As a kinda “middle-ish year look-back”, I’m gonna give my current TOP-list of the best new movies I’ve seen this year:
- The Conjuring 2
- 10 Cloverfield Lane
(Captain America: Civil War was right up there, but to be all honest; while it was definitely the 2nd best superhero-movie of the year, it just wasn’t as good as The Winter Soldier)
Why only Top 4? Because I finally saw one movie that is going to make it a Top 5, that’s why. The one I’m talking about is of course Shane Black’s (“Kiss Kiss, Bang Bang”, “Iron Man 3”) new movie “The Nice Guys“, written and directed by the man himself and produced by the legendary Joel Silver (Google it up – too many titles to write up here) under his Silver Pictures banner. Silver and Black go waaaaaay back, of course, because it was really Silver who made Black such a writer superstar back in the 80’s after he bought Black’s “Lethal Weapon“-script for $250,000, which then led to even bigger paydays from “The Last Boy Scout“($1,750,000), “Last Action Hero“($1,000,000) and “The Long Kiss Goodnight“(the record-breaking $4,000,000). But – as much money he made from those projects, Black has always been very clear that every single one of those projects – even “Lethal Weapon” – went through several rewrites by other writers before/during the productions, and while SOME of his initial vision & dialogue is still there to be seen/heard, about as much (or even more) always went into the trash bin. So after “The Long Kiss Goodnight“, he kinda got burned by the Hollywood-machine and disappeared from the radar.
It was only when he got that coveted chance to do what everyone truly REALLY wants – to direct as well as write – that he made his triumphant return with the 2005 film “Kiss Kiss, Bang Bang” (again, produced by Silver). That film was like a breath of fresh air – a pure, uncompromised Shane Black-story. And it was not only a comeback for him; it was also a comeback for Robert Downey jr., who had pretty much spent the 90’s and early 2000’s in-between drug-busts, rehab, more drug-busts and prison-terms. Naturally, as seems to be the case with all the really good movies, it flopped at the box-office. But the critics and the peers in the industry sure loved it, as did the most devoted fans. And it has had a pretty lucrative afterlife; after this movie, Downey hit the jackpot with the Marvel Studios and the “Iron Man“-series and when it was time to make a third film (after the much-maligned second film), he called out for his buddy Black to write and direct it. And the rest was history. “Iron Man 3” is currently at the 10th spot of the highest-grossing films of all time and in my books, in the Top 3 of the Marvel movies. Sure – it polarized the audiences a bit by going with some unconventional story choices. But here’s the thing I learned – especially after watching “The Nice Guys“:
In his craft, Shane Black really is ALL about unconventional story choices.

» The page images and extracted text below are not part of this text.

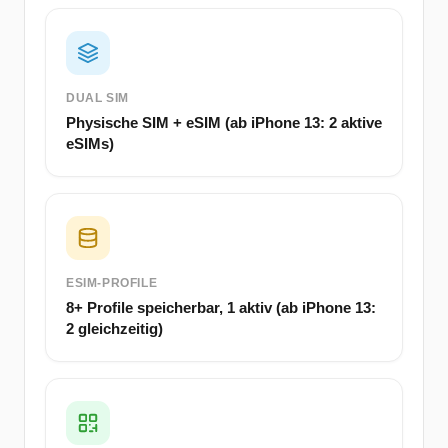
DUAL SIM
Physische SIM + eSIM (ab iPhone 13: 2 aktive
eSIMs)
ESIM-PROFILE
8+ Profile speicherbar, 1 aktiv (ab iPhone 13:
2 gleichzeitig)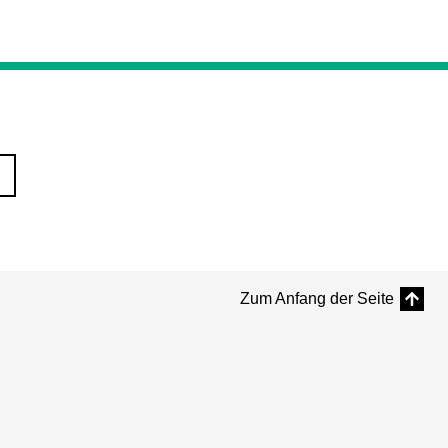
Zum Anfang der Seite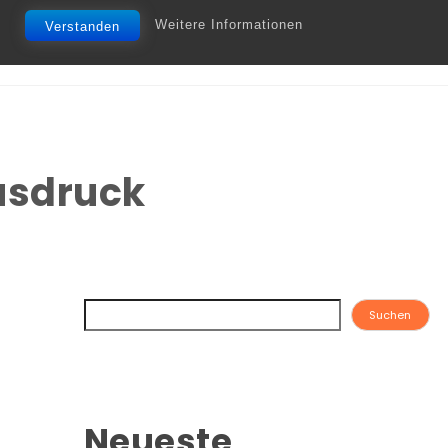
Weitere Informationen
Verstanden
usdruck
Suchen
Neueste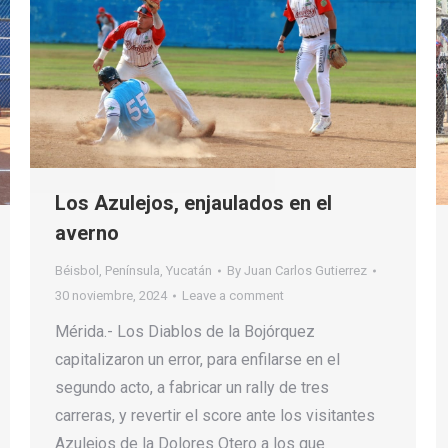
Los Azulejos, enjaulados en el
averno
Béisbol
,
Península
,
Yucatán
By
Juan Carlos Gutierrez
30 noviembre, 2024
Leave a comment
Mérida.- Los Diablos de la Bojórquez
capitalizaron un error, para enfilarse en el
segundo acto, a fabricar un rally de tres
carreras, y revertir el score ante los visitantes
Azulejos de la Dolores Otero a los que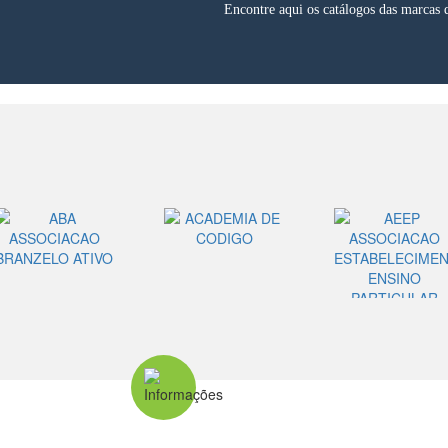
Encontre aqui os catálogos das marcas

The story of “The Nice Guys” is – on the surface – pretty much a traditional Film Noir-fare:
It’s 1977 in Los Angeles. A known pornstar by the name of Misty Mountains dies in a car accident. A few days later her aunt(Lois Smith) hires a hapless private detective named Holland March(Ryan Gosling) to find Misty, because she believes she has seen Misty moving around in her apartment AFTER her reported death. And as has been shown to us earlier, March is not above investigating cases for a good payday even if he already knows the outcome (as witnessed & showed in the trailers by the case of the widower whose husband has been missing since his funeral). What we also learn is that March is a burnout as well as borderline alcoholic – following his wife’s death a few years earlier, and is desperately trying to keep the pieces of his life together as well as take care of his daughter Holly(Angourie Rice). And EVEN Holly – who is quickly shown as being the one in the family with some actual brains – labels March as “the world’s worst detective”…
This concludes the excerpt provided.